=== The input ===
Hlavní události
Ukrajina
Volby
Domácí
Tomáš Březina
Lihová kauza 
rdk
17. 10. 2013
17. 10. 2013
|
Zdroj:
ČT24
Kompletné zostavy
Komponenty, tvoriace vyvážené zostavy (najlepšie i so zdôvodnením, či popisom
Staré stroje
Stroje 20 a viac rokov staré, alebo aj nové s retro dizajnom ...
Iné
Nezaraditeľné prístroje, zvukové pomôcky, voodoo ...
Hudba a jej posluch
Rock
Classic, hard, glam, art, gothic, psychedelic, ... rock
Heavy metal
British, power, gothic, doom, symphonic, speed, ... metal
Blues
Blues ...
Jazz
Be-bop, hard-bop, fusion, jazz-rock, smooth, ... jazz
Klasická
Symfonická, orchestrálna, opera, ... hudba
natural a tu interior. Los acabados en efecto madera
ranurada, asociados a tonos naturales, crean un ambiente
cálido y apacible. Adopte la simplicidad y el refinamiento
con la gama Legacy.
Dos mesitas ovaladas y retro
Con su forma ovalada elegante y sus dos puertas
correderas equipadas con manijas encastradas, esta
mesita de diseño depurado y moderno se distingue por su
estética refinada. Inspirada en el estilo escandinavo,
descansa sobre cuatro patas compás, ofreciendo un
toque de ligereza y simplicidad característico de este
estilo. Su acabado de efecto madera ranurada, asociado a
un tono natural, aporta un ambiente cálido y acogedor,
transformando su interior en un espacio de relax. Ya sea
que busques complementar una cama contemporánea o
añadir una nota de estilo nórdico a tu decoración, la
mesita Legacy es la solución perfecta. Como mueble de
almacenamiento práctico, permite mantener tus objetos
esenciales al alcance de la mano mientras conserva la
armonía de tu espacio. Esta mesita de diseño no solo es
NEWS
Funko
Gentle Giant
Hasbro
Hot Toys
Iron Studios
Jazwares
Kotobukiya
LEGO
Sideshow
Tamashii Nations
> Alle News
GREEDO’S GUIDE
===
Take the lines from the top of the data through the one that contains "con la gama Legacy." and copy them exactly, leaving out every line after it.

Result of the task ::
Hlavní události
Ukrajina
Volby
Domácí
Tomáš Březina
Lihová kauza 
rdk
17. 10. 2013
17. 10. 2013
|
Zdroj:
ČT24
Kompletné zostavy
Komponenty, tvoriace vyvážené zostavy (najlepšie i so zdôvodnením, či popisom
Staré stroje
Stroje 20 a viac rokov staré, alebo aj nové s retro dizajnom ...
Iné
Nezaraditeľné prístroje, zvukové pomôcky, voodoo ...
Hudba a jej posluch
Rock
Classic, hard, glam, art, gothic, psychedelic, ... rock
Heavy metal
British, power, gothic, doom, symphonic, speed, ... metal
Blues
Blues ...
Jazz
Be-bop, hard-bop, fusion, jazz-rock, smooth, ... jazz
Klasická
Symfonická, orchestrálna, opera, ... hudba
natural a tu interior. Los acabados en efecto madera
ranurada, asociados a tonos naturales, crean un ambiente
cálido y apacible. Adopte la simplicidad y el refinamiento
con la gama Legacy.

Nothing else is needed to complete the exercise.